▶ [EXERCISE]:
Exclude all pictures from your copy of the data below, which should otherwise match exactly.

▶ [MATERIAL SHOWN]:
Segment Open

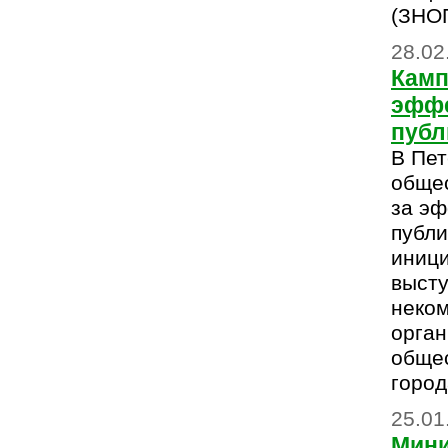
(ЗНОП
28.02
Камп
эффе
публ
В Пет
обще
за эф
публи
иниц
высту
неко
орган
обще
город
25.01
Мини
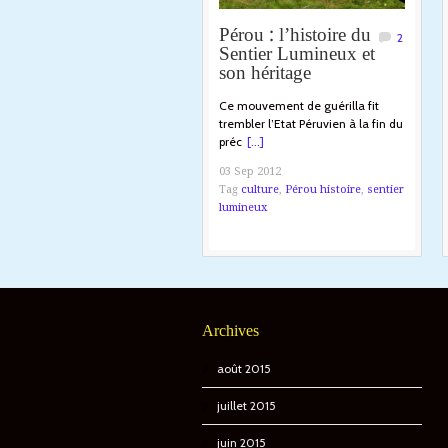
Pérou : l’histoire du
2
Sentier Lumineux et
son héritage
Ce mouvement de guérilla fit
trembler l’Etat Péruvien à la fin du
préc
[...]
03 Sep 2012
Tag
culture
,
Pérou histoire
,
sentier
lumineux
Archives
août 2015
juillet 2015
juin 2015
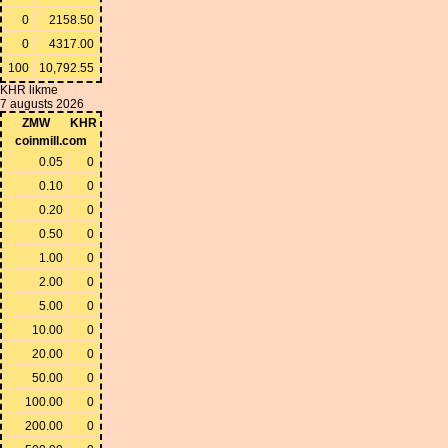
0
2158.50
0
4317.00
100
10,792.55
KHR likme
7 augusts 2026
ZMW
KHR
coinmill.com
0.05
0
0.10
0
0.20
0
0.50
0
1.00
0
2.00
0
5.00
0
10.00
0
20.00
0
50.00
0
100.00
0
200.00
0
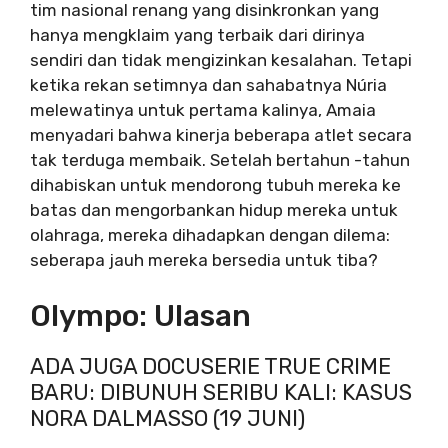
tim nasional renang yang disinkronkan yang
hanya mengklaim yang terbaik dari dirinya
sendiri dan tidak mengizinkan kesalahan. Tetapi
ketika rekan setimnya dan sahabatnya Núria
melewatinya untuk pertama kalinya, Amaia
menyadari bahwa kinerja beberapa atlet secara
tak terduga membaik. Setelah bertahun -tahun
dihabiskan untuk mendorong tubuh mereka ke
batas dan mengorbankan hidup mereka untuk
olahraga, mereka dihadapkan dengan dilema:
seberapa jauh mereka bersedia untuk tiba?
Olympo: Ulasan
ADA JUGA DOCUSERIE TRUE CRIME
BARU: DIBUNUH SERIBU KALI: KASUS
NORA DALMASSO (19 JUNI)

Segment Closed

▶ [EXERCISE OUTPUT]:
(ЗНОП
28.02
Камп
эффе
публ
В Пет
обще
за эф
публи
иниц
высту
неко
орган
обще
город
25.01
Мини
Pérou : l’histoire du
2
Sentier Lumineux et
son héritage
Ce mouvement de guérilla fit
trembler l’Etat Péruvien à la fin du
préc
[...]
03 Sep 2012
Tag
culture
,
Pérou histoire
,
sentier
lumineux
Archives
août 2015
juillet 2015
juin 2015
0
2158.50
0
4317.00
100
10,792.55
KHR likme
7 augusts 2026
ZMW
KHR
coinmill.com
0.05
0
0.10
0
0.20
0
0.50
0
1.00
0
2.00
0
5.00
0
10.00
0
20.00
0
50.00
0
100.00
0
200.00
0
tim nasional renang yang disinkronkan yang
hanya mengklaim yang terbaik dari dirinya
sendiri dan tidak mengizinkan kesalahan. Tetapi
ketika rekan setimnya dan sahabatnya Núria
melewatinya untuk pertama kalinya, Amaia
menyadari bahwa kinerja beberapa atlet secara
tak terduga membaik. Setelah bertahun -tahun
dihabiskan untuk mendorong tubuh mereka ke
batas dan mengorbankan hidup mereka untuk
olahraga, mereka dihadapkan dengan dilema:
seberapa jauh mereka bersedia untuk tiba?
Olympo: Ulasan
ADA JUGA DOCUSERIE TRUE CRIME
BARU: DIBUNUH SERIBU KALI: KASUS
NORA DALMASSO (19 JUNI)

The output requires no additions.